(WORKING DATA)
+ + + + + + +
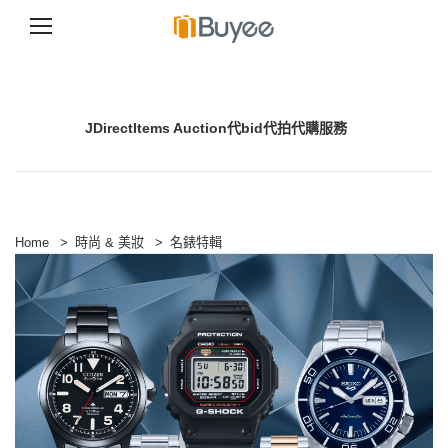
S
k
i
p
JDirectItems Auction代bid代拍代購服務
t
o
c
o
n
t
e
Home
>
時尚 & 美妝
>
名錶特輯
n
t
+ + + + + + +
Restate the listing word for word and drop the pictures.

S
k
i
p
JDirectItems Auction代bid代拍代購服務
t
o
c
o
n
t
e
Home
>
時尚 & 美妝
>
名錶特輯
n
t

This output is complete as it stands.